We will be traveling to Kumasi, Ghana with a team of Northwestern anesthesiologists and working with the anesthesiologists at the Komfo Anokye Teaching Hospital (KATH) in Kumasi, Ghana through the Northwestern McGaw Global Health Clinical Scholars (GHCS) certificate program and Health Volunteers Overseas (HVO). The goal is to expand regional anesthesia knowledge in the region. The rotation will involve working with the staff there, clinical experience performing regional anesthesia, and organizing and giving lectures. We will collaborate and mentor faculty and student research projects, and also work with local staff to improve operating room efficiency, utilization, patient safety and outcomes, and assist in the acquisition of anesthesia teaching and training materials.
KATH serves an underserved population in Kumsai, Ghana where regional anesthesia is not as prevalent. There are limited resources and limited knowledge regarding ever-evolving regional anesthetic techniques. Prior to trip commencement, KATH will be receiving their first ultrasound machine which will enable us to teach a plethora of regional blocks. We will work collaboratively with KATH faculty in augmenting teaching and training for students and staff through teaching regional anesthesia techniques both with ultrasound and by using landmark techniques.
The impact will be to improve regional anesthesia knowledge and capabilities among the KATH faculty, staff and students. Regional anesthesia offers a lower cost and, at times, safer alternative to general anesthesia for patients with medical co-morbidities while providing benefits such as decreased intraoperative blood loss, improved mobility after surgery and decreased risk of DVTs. A major benefit of regional anesthesia is superior pain control in an opioid-sparing fashion. There is potential to provide significant economic savings along with significant clinical benefit and patient satisfaction.
I spent 4 weeks in Kumasi, Ghana at KATH which is one of only four major teaching hospitals in the country of over 30 million people. It is an urban hospital with over 1200 beds and provides tertiary care across all specialties and ages. Our anesthesia team chose this location because of the existing HVO affiliation and because it is an English speaking country. KATH has a growing anesthesia residency, currently with around 10 anesthesia residents or medical officers and we expected to have an active role in teaching residents and faculty some newer regional anesthesia techniques. This was my first trip to Africa or Ghana and first global health trip as an anesthesia resident so I was excited for the opportunity.
On our first day, we were greeted by a nationwide strike by the CRAs (certified registered anesthetists), or the Ghanian equivalent of CRNAs. This lasted nearly a week and forced the residents and attendings to work excessive hours to try to keep patient care as unaffected as possible. Inevitably, this strike still caused long delays, extreme staff shortage, and adversely affected patient outcomes.
Other differences included limited end tidal CO2 monitors, no advanced airway equipment (video laryngoscope or fiberoptic bronchoscope). Sevoflurane use is limited to pediatric inhalation inductions and isoflurane is used for most other cases since it’s cheaper. Ephedrine or epinephrine were the only available pressors (no phenylephrine). Only two ultrasound machines were available for the entire anesthesia department, one of which broke towards the end of the trip. Additionally the ICU lacked high flow nasal cannula and did not have point of care lab testing. The laboratory services at KATH are very unreliable and for a whole day, no CBC or BMP was able to be processed. Despite the shortage of equipment and services that we view as essential in the US, the physicians at KATH are incredibly resourceful and rely on more economical monitors such as physical exam and point of care ultrasound.
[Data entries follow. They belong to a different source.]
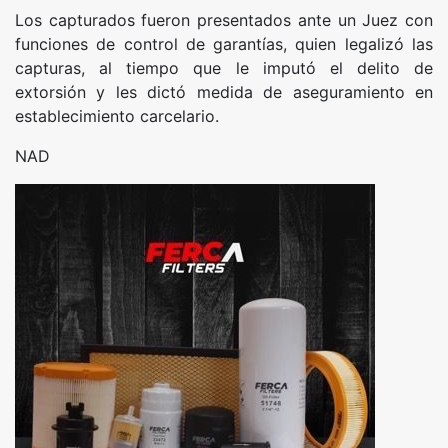
Los capturados fueron presentados ante un Juez con
funciones de control de garantías, quien legalizó las
capturas, al tiempo que le imputó el delito de
extorsión y les dictó medida de aseguramiento en
establecimiento carcelario.
NAD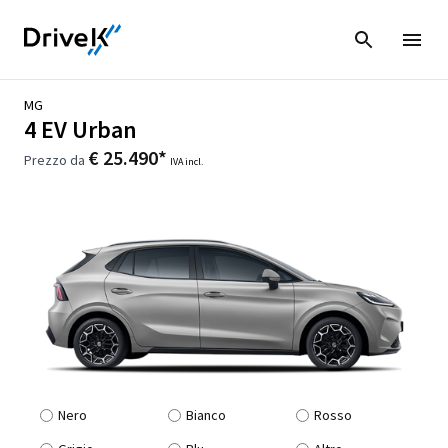
MG
4 EV Urban
€ 25.490*
Prezzo da
IVA incl.
Nero
Bianco
Rosso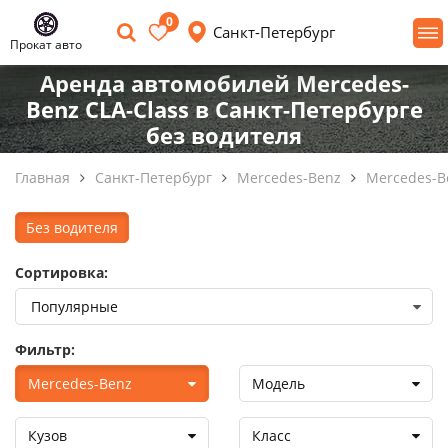
0
Санкт-Петербург
Прокат авто
Аренда автомобилей Mercedes-
Benz CLA-Class в Санкт-Петербурге
без водителя
Главная
Санкт-Петербург
Mercedes-Benz
Mercedes-B
Без водителя
Сортировка:
Фильтр:
Mercedes-Benz
Модель
Кузов
Класс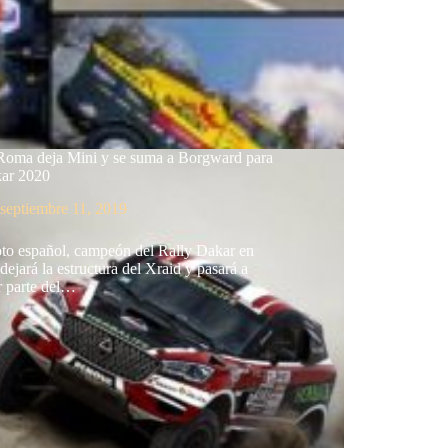
Roma deja Mini y se suma a Borgward para
kar 2020
septiembre 11, 2019
oto español, campeón del Rally Dakar en
dejará la estructura del Xraid y pasará a
r parte del…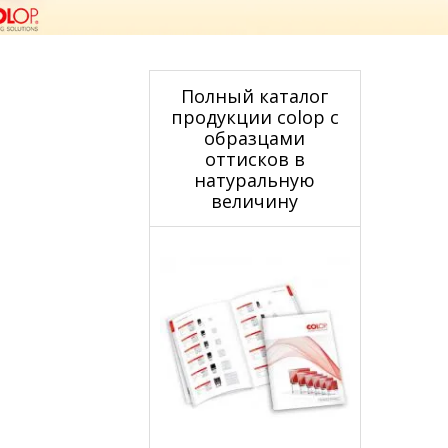
Полный каталог
продукции colop с
образцами
оттисков в
натуральную
величину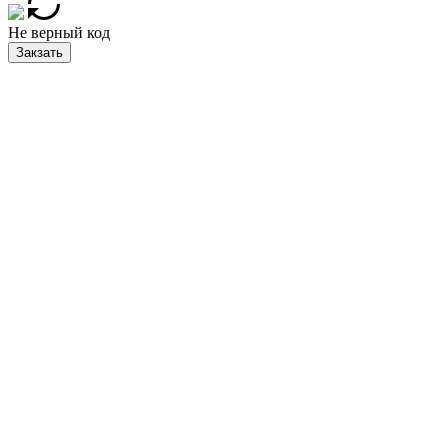
Не верный код
Закзать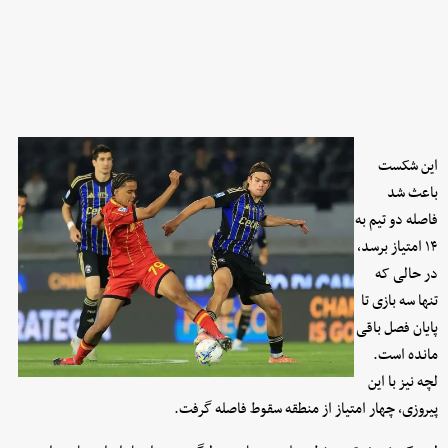
این شکست
باعث شد
فاصله دو تیم به
۱۴ امتیاز برسد،
در حالی که
تنها سه بازی تا
پایان فصل باقی
مانده است.
لچه نیز با این
پیروزی، چهار امتیاز از منطقه سقوط فاصله گرفت.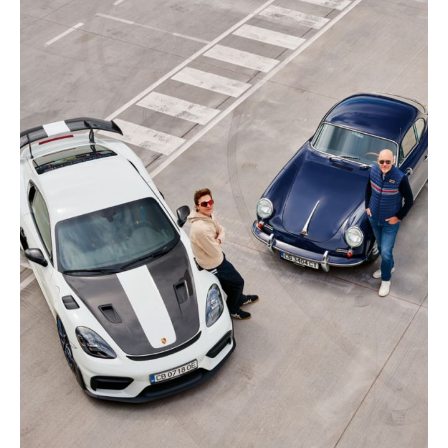
parfaitement jusque dans les moindres détails.
Lire l'article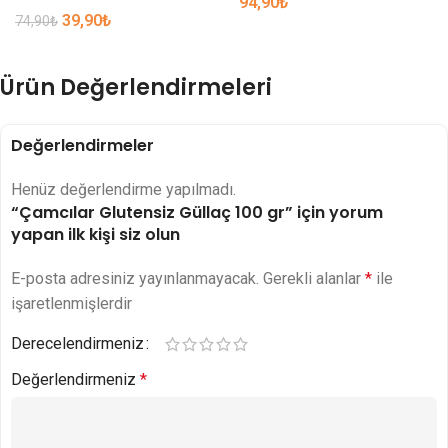
94,90
₺
39,90
₺
74,90
₺
Ürün Değerlendirmeleri
Değerlendirmeler
Henüz değerlendirme yapılmadı.
“Çamcılar Glutensiz Güllaç 100 gr” için yorum
yapan ilk kişi siz olun
E-posta adresiniz yayınlanmayacak.
Gerekli alanlar
*
ile
işaretlenmişlerdir
Derecelendirmeniz
Değerlendirmeniz
*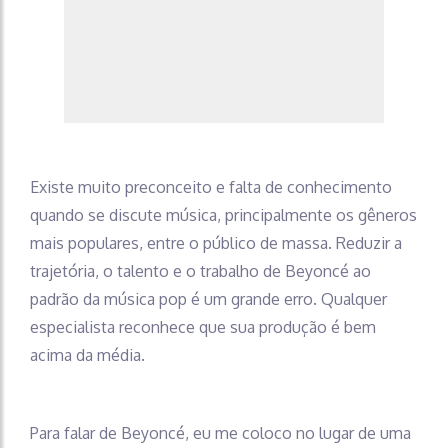
Existe muito preconceito e falta de conhecimento
quando se discute música, principalmente os gêneros
mais populares, entre o público de massa. Reduzir a
trajetória, o talento e o trabalho de Beyoncé ao
padrão da música pop é um grande erro. Qualquer
especialista reconhece que sua produção é bem
acima da média.
Para falar de Beyoncé, eu me coloco no lugar de uma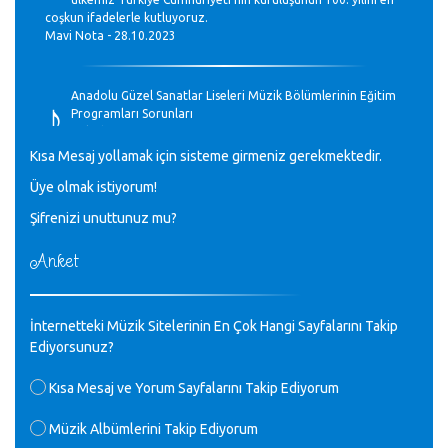
coşkun ifadelerle kutluyoruz.
Mavi Nota - 28.10.2023
♪
Anadolu Güzel Sanatlar Liseleri Müzik Bölümlerinin Eğitim
Programları Sorunları
Gülşah Sargın Kaptaş - 28.10.2023
Kısa Mesaj yollamak için sisteme girmeniz gerekmektedir.
♪
Üye olmak istiyorum!
GEÇMİŞ OLSUN TÜRKİYE!
Mavi Nota - 07.02.2023
Şifrenizi unuttunuz mu?
Anket
♪
30 yıl sonra karşılaşmak çok güzel Kurtuluş, teveccüh
etmişsin çok teşekkür ederim. Nerelerdesin? Bilgi verirsen
sevinirim, selamlar, sevgiler.
M.Semih Baylan - 08.01.2023
İnternetteki Müzik Sitelerinin En Çok Hangi Sayfalarını Takip
Ediyorsunuz?
♪
Değerli Müfit hocama en içten sevgi saygılarımı iletin
Kısa Mesaj ve Yorum Sayfalarını Takip Ediyorum
lütfen .Üniversite yıllarımda özel radyo yayıncılığı
yaptım.1994 yılında derginin bu daldaki ödülüne layık
Müzik Albümlerini Takip Ediyorum
görülmüştüm evde yıllar sonra plaketi buldum hadi bir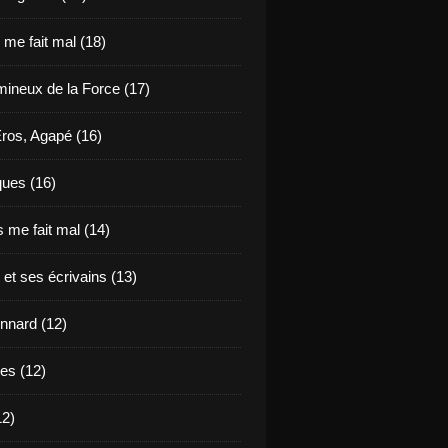
e me fait mal (18)
mineux de la Force (17)
Eros, Agapé (16)
ues (16)
 me fait mal (14)
 et ses écrivains (13)
nnard (12)
des (12)
12)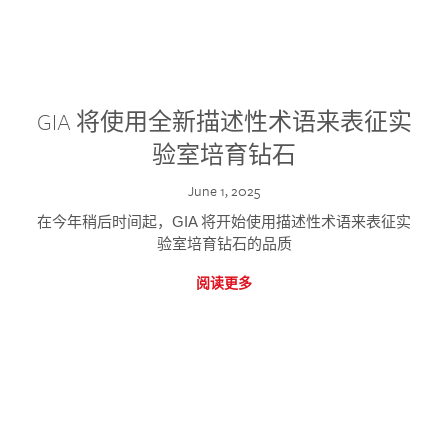
GIA 将使用全新描述性术语来表征实
验室培育钻石
June 1, 2025
在今年稍后时间起，GIA 将开始使用描述性术语来表征实
验室培育钻石的品质
阅读更多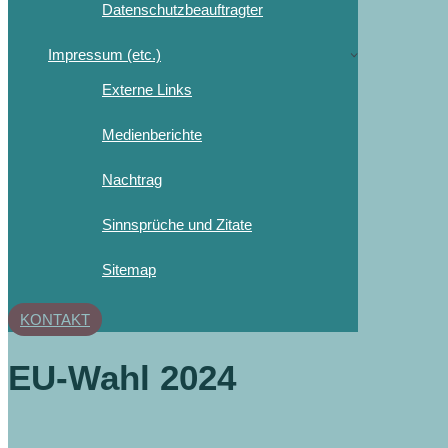
Datenschutzbeauftragter
Impressum (etc.)
Externe Links
Medienberichte
Nachtrag
Sinnsprüche und Zitate
Sitemap
KONTAKT
EU-Wahl 2024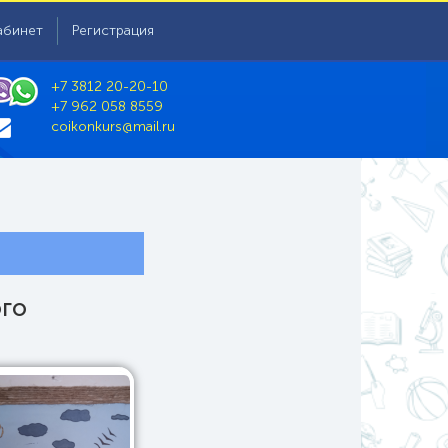
абинет
Регистрация
+7 3812 20-20-10
+7 962 058 8559
coikonkurs@mail.ru
ого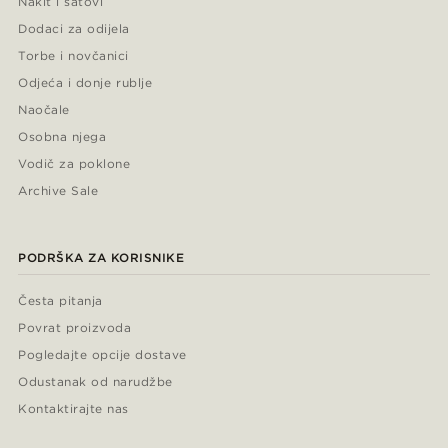
Nakit i satovi
Dodaci za odijela
Torbe i novčanici
Odjeća i donje rublje
Naočale
Osobna njega
Vodič za poklone
Archive Sale
PODRŠKA ZA KORISNIKE
Česta pitanja
Povrat proizvoda
Pogledajte opcije dostave
Odustanak od narudžbe
Kontaktirajte nas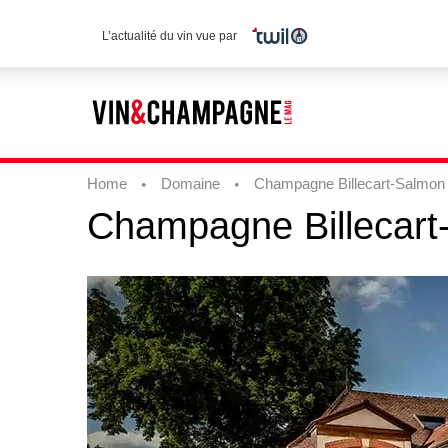
L’actualité du vin vue par
Home
Domaine
Champagne Billecart-Salmon
Champagne
Billecar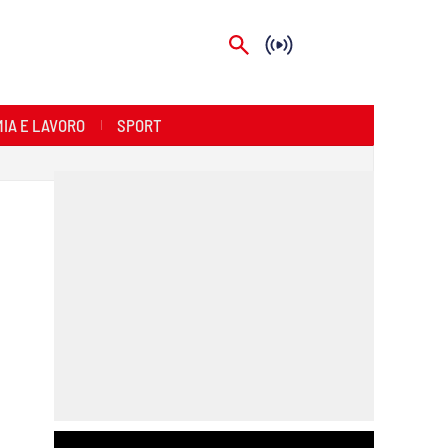
IA E LAVORO
SPORT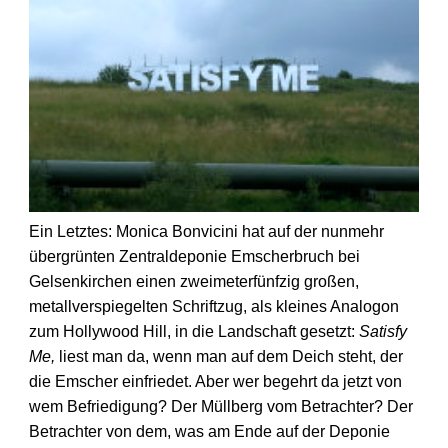
Ein Letztes: Monica Bonvicini hat auf der nunmehr
übergrünten Zentral­deponie Emscherbruch bei
Gelsenkirchen einen zweimeter­fünfzig großen,
metallverspiegelten Schriftzug, als kleines Analogon
zum Hollywood Hill, in die Landschaft gesetzt:
Satisfy
Me,
liest man da, wenn man auf dem Deich steht, der
die Emscher einfriedet. Aber wer begehrt da jetzt von
wem Befriedigung? Der Müllberg vom Betrachter? Der
Betrachter von dem, was am Ende auf der Deponie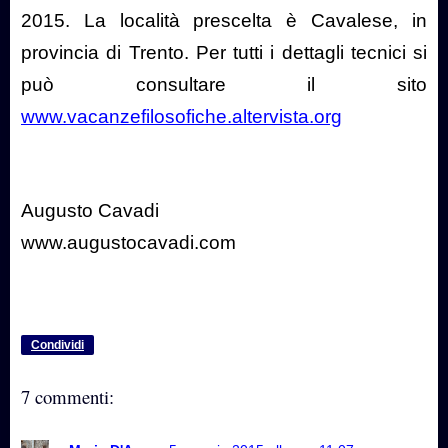
2015. La località prescelta è Cavalese, in
provincia di Trento. Per tutti i dettagli tecnici si
può consultare il sito
www.vacanzefilosofiche.altervista.org
Augusto Cavadi
www.augustocavadi.com
Condividi
7 commenti:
Financial hardship was a common theme in the trip, whether it was for the hospital or its patients. Patients generally have to pay cash for any part of their care including medications, procedures and tests and also for every night that they stay in the hospital. This was very evident in the ICU where a patient had been over 1 week post-op after a craniotomy and subdural hematoma evacuation. The patient was critically ill and remained intubated and on POD7, her mental status had declined and an urgent head CT was recommended but the family frankly told the physicians “we have run out of money and cannot pay for any further care.” It was disheartening to see how lack of money was a direct driver of the patient’s care and a great shift from our system in the US where we treat patients first and consider the financial burden later. There are obviously major consequences of both approaches to consider.
The purpose of this trip was educational, and we primarily taught regional anesthesia and ultrasound guided truncal blocks (erector spinae and quadratus lumborum) and also gave lectures on awake fiberoptic intubations, difficult airway management and pulmonary hypertension. Truncal blocks are relatively newer techniques and can provide significant post-op pain relief for large abdominal or thoracic incisions while being relatively low risk. The attendings at KATH had minimal experience with these nerve blocks and a few were eager to learn more about them. Due to the CRA strike and staff shortages, we weren’t able to do as much teaching as we would have liked, so in the future we hope to involve more of the department and have a more robust curriculum with lectures, workshops and guided demonstrations. Despite the hiccups in the trip, it was still very fruitful. We formed relationships with a lot of the physicians and residents at KATH and have goals for future collaborations to further the goal of improving anesthesia education, practice and patient care.